Dr Ally was speaking to a Tanzania Insurance Regulatory Authority (TIRA) delegation that paid him a courtesy call at his Dar es Salaam office.
Commissioner of Insurance, Dr Baghayo Saqware told the ruling party’s chief executive that TIRA proposes that, among other things, to have all big development projects insured domestically because currently records show that most of the projects are being executed by foreign contractors and consultants who insure abroad.
Dr Saqware said Tanzania has been losing a big business because of such a lapse in regulations which will greatly contribute to growth of the industry and the economy in general once proper regulations are in place.
“Our proposal is to have all these issues included in the party’s next (election) manifesto, which should also put emphasis on insurance covers for small-scale farm crops, traders and cooperative societies,” the Insurance Commissioner noted.
He said TIRA always encourages insurers to innovatively introduce new and affordable insurance products to all people, noting that there is good progress for some insurers have already innovated various products, including transport insurance whereby a passenger can pay as low as 200/- premium when on journey.
“We are certain that if every Tanzanian is capable to pay for at least one of the insurance products, we will have played multiple roles at a time,” Sunday News quoted Dr Saqware.
Dr Ally commended TIRA for the proposal and asked the authority to submit the priority areas, saying the suggestion has come at the right time as the party is about to embark on the new manifesto writing next month.
The government has long suffered billions of shillings in property and lives of public officials through accidents as its property which includes buildings, motor vehicles and ferry boats.
A draft National Insurance Policy of 2014 signed by former Finance Minister, Saada Mkuya Salum said Treasury spent over 4.7bn/- to compensate survivors in three major accidents which happened between 1995 and 2013.
The payments included 400m/- to compensate survivors of MV Bukoba which sank on Lake Victoria in 1995; over 4.06bn/- compensated victims of Mbagala and Gongo la Mboto munitions explosions while 332.2m/- compensated survivors of MV Skagil boat which sank in the Indian Ocean I 2013.

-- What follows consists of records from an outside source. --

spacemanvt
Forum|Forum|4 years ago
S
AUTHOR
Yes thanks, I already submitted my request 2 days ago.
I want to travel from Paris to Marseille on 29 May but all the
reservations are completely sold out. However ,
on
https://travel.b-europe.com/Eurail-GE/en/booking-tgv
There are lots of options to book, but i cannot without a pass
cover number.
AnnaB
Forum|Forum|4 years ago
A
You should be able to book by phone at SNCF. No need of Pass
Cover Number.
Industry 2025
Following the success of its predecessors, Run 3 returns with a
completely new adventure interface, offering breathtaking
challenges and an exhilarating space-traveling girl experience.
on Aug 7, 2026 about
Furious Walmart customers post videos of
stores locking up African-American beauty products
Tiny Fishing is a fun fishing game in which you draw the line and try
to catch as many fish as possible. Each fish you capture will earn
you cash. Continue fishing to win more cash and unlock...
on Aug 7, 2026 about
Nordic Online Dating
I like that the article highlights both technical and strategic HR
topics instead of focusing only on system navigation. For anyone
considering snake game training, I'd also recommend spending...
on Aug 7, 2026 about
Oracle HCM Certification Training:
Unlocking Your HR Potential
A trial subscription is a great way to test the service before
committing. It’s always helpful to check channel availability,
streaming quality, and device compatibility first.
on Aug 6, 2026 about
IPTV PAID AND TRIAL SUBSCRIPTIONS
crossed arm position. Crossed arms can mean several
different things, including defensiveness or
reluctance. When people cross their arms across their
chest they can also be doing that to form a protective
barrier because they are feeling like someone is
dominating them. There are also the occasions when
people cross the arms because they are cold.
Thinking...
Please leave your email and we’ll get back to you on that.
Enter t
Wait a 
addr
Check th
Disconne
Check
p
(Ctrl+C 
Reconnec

“Despite that there has been no specific study to quantify the cost which the government incurs for not insuring against risks, there are few incidences in which the government was forced to incur costs as a result of accidents which otherwise could have been paid by the insurance industry had they been insured,” the draft NIP 2014 stated.
The draft further noted that a number of studies have been carried out in the country on the subject and came up with findings that inform policy recommendations for the insurance sector including advising the state on the need to insure its property.

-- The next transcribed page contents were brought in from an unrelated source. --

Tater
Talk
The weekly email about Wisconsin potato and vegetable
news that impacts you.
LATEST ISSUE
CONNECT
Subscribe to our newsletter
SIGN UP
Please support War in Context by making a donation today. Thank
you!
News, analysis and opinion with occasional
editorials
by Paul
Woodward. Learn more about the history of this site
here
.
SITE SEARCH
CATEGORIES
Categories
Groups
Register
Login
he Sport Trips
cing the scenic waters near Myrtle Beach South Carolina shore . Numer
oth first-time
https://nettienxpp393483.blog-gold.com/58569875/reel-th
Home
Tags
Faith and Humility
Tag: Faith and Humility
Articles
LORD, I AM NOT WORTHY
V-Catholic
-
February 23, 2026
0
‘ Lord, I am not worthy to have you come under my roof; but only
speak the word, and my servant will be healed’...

“With the exception to government aircrafts, the rest of government assets (buildings, ferries, and motor fleet) are not insured. The study recommends that the government should insure its assets in order to free the national budget from compensating victims of accidents,”

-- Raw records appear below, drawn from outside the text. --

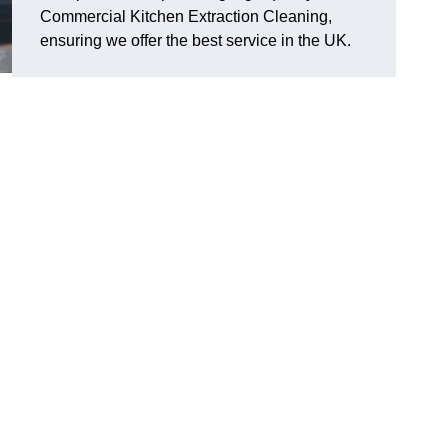
Commercial Kitchen Extraction Cleaning,
ensuring we offer the best service in the UK.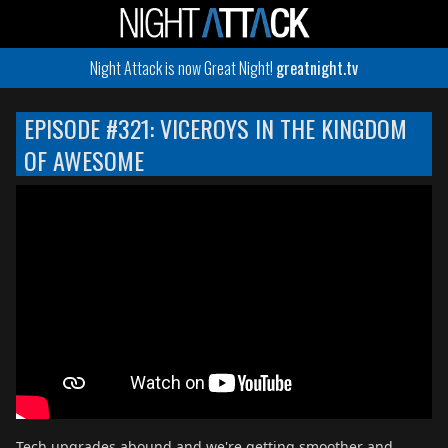
Night Attack is now Great Night!
greatnight.tv
EPISODE #321: VICEROYS IN THE KINGDOM
OF AWESOME
Tech upgrades abound and we're getting smoother and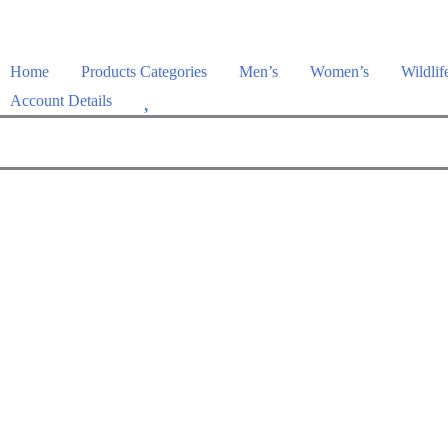
Home
Products Categories
Men’s
Women’s
Wildlif
W
Account Details
i
s
h
l
i
s
t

It further pointed out that the government lacks reliable loss experience data on its assets and recommended that the state initiates a strategic loss experience data base build up to be centralised in under the Directorate of Government Assets Management under the Ministry of Finance.
The insurance policy draft which was adopted in 2015 to become an official policy also added that government should insure its assets for both property and liability risks for the purpose of freeing the national budget.
“This will boost the industry and promote public awareness of insurance and its use in mitigating risks. The economy would benefit from the correlation between the sector and the national growth rates,” it noted.
“Often large losses involving government assets such as motor vehicles, trains and marine vessels occur whereby those suffering the losses are not equitably compensated,” the draft explained arguing that there is urgent need for the state to start insuring its assets and the public.
The draft also noted that in addition, public liability insurance is not a requirement for many types of properties, including most of those used by the public hence accidents involving such properties and structures lead to dire consequences to victims of such accidents.
“For limited requirement of compulsory insurance: professional indemnity insurance is a requirement for only a few types of professions. There is a critical need to streamline the liability procedures to ensure that coverage and benefit amounts are sufficient enough to offset the economic loss of individuals affected by mistakes committed by professionals such as engineers and medical doctors,” the draft advised.
It said if the government adopts a policy of compulsory insurance for its assets, the insurance sector is projected to grow at an average annual rate of 33 percent over the next ten years with soaring insurance penetration to cover the majority of the people.
A safe and stable insurance industry is vital for underwriting stability and confidence in the country’s economic system. Therefore, efforts for improving performance of the economy and living standards of the population must give particular attention to development of the insurance sector, the NIP 2014 draft suggested.